Mi chiedevo, allora, mentre sedevo in sala e vedevo i bimbi della famiglia Höß sguazzare nella piscina o fare un picnic sulla sponda di un fiume: qual è la “zona d’interesse” intorno alla Striscia di Gaza? Sia fisicamente, e mi immaginavo gli abitanti di Tel Aviv nei locali della vita notturna, bere e ballare quando a 70 chilometri di distanza è in corso un genocidio. Sia spiritualmente, e allora ho visto la linea di demarcazione ampliarsi a dismisura e mi sono visto anch’io al suo interno, col telefono in mano, e il mio muro era il movimento del pollice che striscia sullo schermo verso l’alto, facendo sparire dai miei occhi l’ennesimo video di corpi fatti a brandelli, di cadaveri di bambini avvolti in bianchi sudari. Nell’epoca di smartphone e social media, la zona d’interesse si è estesa fino a coprire il mondo intero; ora anche la nostra quotidianità ha come sottofondo la colonna sonora di una carneficina. 

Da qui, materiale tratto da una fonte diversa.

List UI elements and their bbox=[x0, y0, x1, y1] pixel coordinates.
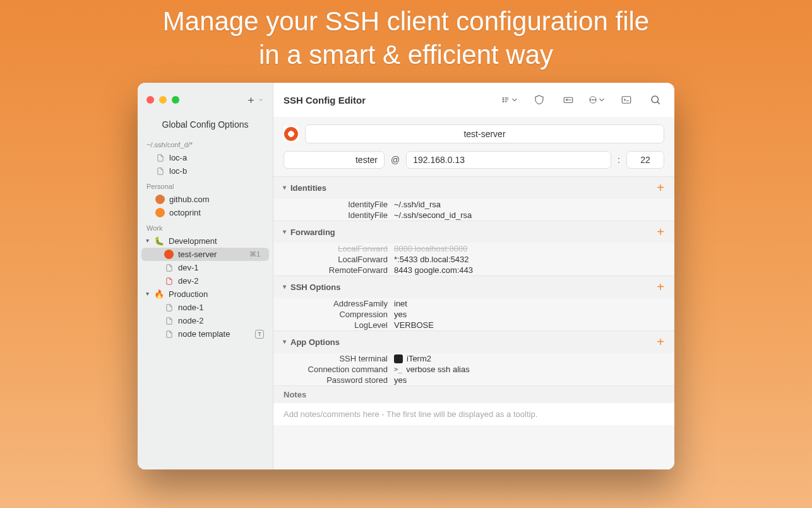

Così, sempre dalla parte benevola del muro, portiamo avanti la vita come se nulla fosse. Il male rimane nella superficie di uno schermo, dove guardiamo Joe Biden dire ai giornalisti “spero che arriverà il cessate il fuoco entro lunedì prossimo”, leccando felice un gelato alla vaniglia. Intanto, i figli di Rudolf Höß fanno un altro tuffo in piscina.